To the Editor:
Recently, it was estimated that respirable elemental carbon exposure needs to be limited to below 1 μg/m3 to comply with the common regulatory action level of one additional lung cancer death per 1000 workers.1
Considerable doubts remain whether these calculations reflect the actual risk because of exposure to diesel exhaust. The calculations were based on a simulation study using the data from the Diesel Exhaust in Miners Study (DEMS).2 The authors treated respirable elemental carbon exposure, employment status, and employment location as time-varying variables. They treated sex, race, state, and an indicator for workers hired before dieselization as time-independent variables. However, the application of the G-formula is tied to some important requirements, especially the conditional exchangeability and the counterfactual consistency. As such, two more important confounders should have been taken into account, namely smoking habits and former exposures to occupational lung carcinogens. The investigators should have discussed the possibility that these confounders violate the requirements. Applying the counterfactual concept to the study, one may ask what would have happened if a miner had worked as a gardener, e.g., rather than as an underground miner. Although he would not have been exposed to diesel exhaust in this counterfactual case, his smoking habits could have been quite different, noting that smoking is prohibited in underground workplaces. Therefore, the consideration of smoking habits as a time-dependent variable is advisable. Likewise, former employment in other high-risk occupations needs to be taken into account. The DEMS revealed that the mortality due to other pneumoconiosis was markedly elevated for ever-underground workers (standardized mortality ratio =16.21 [95% confidence interval = 8.37, 28.32]; n = 12).2 It can be assumed that these 12 deaths are only the tip of the iceberg. The number of prevalent cases of pneumoconiosis in the cohort could even be higher than the number of lung cancer cases. Moreover, there is evidence that these diseases are progressive over time, even without further exposure to the causal agent.3 Therefore, workers with former employment in high-risk jobs should be completely excluded from the study base.

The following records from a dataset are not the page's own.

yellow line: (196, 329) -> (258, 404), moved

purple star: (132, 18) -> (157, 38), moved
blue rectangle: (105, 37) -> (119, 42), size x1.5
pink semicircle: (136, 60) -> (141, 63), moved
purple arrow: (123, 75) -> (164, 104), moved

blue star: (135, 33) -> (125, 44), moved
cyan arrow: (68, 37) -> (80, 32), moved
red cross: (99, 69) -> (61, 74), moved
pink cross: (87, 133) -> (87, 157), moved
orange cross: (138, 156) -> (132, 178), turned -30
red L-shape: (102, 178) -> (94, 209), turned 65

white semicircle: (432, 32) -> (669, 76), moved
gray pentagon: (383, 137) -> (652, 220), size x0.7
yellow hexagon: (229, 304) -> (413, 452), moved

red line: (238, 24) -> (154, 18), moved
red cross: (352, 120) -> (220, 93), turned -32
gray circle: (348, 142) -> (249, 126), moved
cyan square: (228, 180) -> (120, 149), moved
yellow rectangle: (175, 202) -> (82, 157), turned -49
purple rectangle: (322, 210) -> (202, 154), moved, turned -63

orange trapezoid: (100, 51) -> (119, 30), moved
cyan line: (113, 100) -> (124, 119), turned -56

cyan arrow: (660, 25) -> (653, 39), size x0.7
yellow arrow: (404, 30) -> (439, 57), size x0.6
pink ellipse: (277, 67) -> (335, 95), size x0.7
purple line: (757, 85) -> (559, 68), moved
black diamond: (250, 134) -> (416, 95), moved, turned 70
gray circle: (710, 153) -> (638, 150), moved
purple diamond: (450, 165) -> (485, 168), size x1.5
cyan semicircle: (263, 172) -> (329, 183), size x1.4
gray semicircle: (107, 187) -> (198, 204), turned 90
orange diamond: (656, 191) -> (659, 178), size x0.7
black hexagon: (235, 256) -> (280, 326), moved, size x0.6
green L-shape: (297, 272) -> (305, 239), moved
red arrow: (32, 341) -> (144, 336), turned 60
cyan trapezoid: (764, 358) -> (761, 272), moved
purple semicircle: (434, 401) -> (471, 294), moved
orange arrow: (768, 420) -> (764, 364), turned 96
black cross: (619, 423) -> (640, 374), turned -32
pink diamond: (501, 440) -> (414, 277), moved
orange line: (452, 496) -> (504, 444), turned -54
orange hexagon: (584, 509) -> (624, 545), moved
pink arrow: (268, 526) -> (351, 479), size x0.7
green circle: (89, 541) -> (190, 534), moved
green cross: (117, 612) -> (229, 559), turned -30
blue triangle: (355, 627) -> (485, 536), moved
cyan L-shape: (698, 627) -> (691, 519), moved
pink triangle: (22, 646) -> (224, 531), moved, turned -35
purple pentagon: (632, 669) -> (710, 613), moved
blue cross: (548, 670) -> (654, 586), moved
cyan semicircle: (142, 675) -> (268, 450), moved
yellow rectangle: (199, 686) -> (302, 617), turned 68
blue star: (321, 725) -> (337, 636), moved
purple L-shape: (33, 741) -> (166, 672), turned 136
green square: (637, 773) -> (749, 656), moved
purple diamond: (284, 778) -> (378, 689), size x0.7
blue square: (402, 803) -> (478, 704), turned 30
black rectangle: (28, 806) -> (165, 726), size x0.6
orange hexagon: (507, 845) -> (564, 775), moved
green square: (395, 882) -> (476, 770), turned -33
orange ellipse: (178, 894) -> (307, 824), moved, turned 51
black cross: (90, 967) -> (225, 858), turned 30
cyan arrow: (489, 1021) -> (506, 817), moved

Finally, the “g-null paradox” needs to be considered. A recent review shows that the evidence for an exposure–response relationship between respirable elemental carbon and lung cancer is very limited.4 Given that the causal null hypothesis may be true, the estimated exposure limits are not reliable and, hence, should not be used for regulatory purposes.
Federal Institute for Occupational
Safety and Health
Division Work and Health
1. Neophytou AM, Picciotto S, Costello S, Eisen EA. Occupational diesel exposure, duration of employment, and lung cancer: an application of the parametric G-formula. Epidemiology. 2016;27:21–28.
2. Attfield MD, Schleiff PL, Lubin JH, et al. The Diesel Exhaust in Miners study: a cohort mortality study with emphasis on lung cancer. J Natl Cancer Inst. 2012;104:869–883.
3. Lee HS, Phoon WH, Ng TP. Radiological progression and its predictive risk factors in silicosis. Occup Environ Med. 2001;58:467–471.
4. Möhner M, Wendt A. A critical review of the relationship between occupational exposure to diesel emissions and lung cancer risk. Crit Rev Toxicol. 2017;47:185–224.